#!/usr/bin/env python3
"""scripts/prepare_tinystories.py — pack TinyStories text into uint8 .bin shards.

Reads ``data/tinystories/TinyStories-train.txt`` and ``TinyStories-valid.txt``,
encodes them with the byte tokenizer (no BPE), and writes flat uint8 arrays
to ``train.bin`` / ``valid.bin`` next to the input. Reports token counts.

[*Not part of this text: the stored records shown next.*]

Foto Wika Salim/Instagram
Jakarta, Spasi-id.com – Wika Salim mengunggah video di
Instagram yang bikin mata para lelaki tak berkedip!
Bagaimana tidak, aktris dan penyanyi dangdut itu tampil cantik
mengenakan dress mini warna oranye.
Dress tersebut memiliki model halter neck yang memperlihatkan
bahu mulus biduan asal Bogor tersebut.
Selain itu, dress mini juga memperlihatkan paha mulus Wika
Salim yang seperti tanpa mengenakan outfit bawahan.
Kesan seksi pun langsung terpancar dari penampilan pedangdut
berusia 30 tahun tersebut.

The trainer memmaps these files, so for a ~2 GB train shard we never load
the whole thing into RAM.
"""
from __future__ import annotations

import argparse
import time
from pathlib import Path

import numpy as np


def pack_text_file(in_path: Path, out_path: Path, chunk_bytes: int = 64 * 1024 * 1024) -> int:
    n = 0
    t0 = time.time()
    with in_path.open("rb") as fin, out_path.open("wb") as fout:
        while True:
            chunk = fin.read(chunk_bytes)
            if not chunk:
                break
            arr = np.frombuffer(chunk, dtype=np.uint8)
            arr.tofile(fout)
            n += arr.size
            mb = n / (1024 * 1024)
            elapsed = time.time() - t0
            print(f"  {mb:>8.1f} MiB packed  ({elapsed:.1f}s)")
    return n


def main() -> None:
    ap = argparse.ArgumentParser()
    ap.add_argument("--data-dir", type=Path, default=Path("data/tinystories"))
    args = ap.parse_args()

    pairs = [
        ("TinyStories-train.txt", "train.bin"),
        ("TinyStories-valid.txt", "valid.bin"),
    ]
    for src, dst in pairs:
        in_path = args.data_dir / src
        out_path = args.data_dir / dst
        if not in_path.exists():
            raise SystemExit(f"missing input: {in_path}")
        print(f"packing {in_path} -> {out_path}")
        n = pack_text_file(in_path, out_path)
        print(f"  done. {n:,} bytes / tokens")


if __name__ == "__main__":
    main()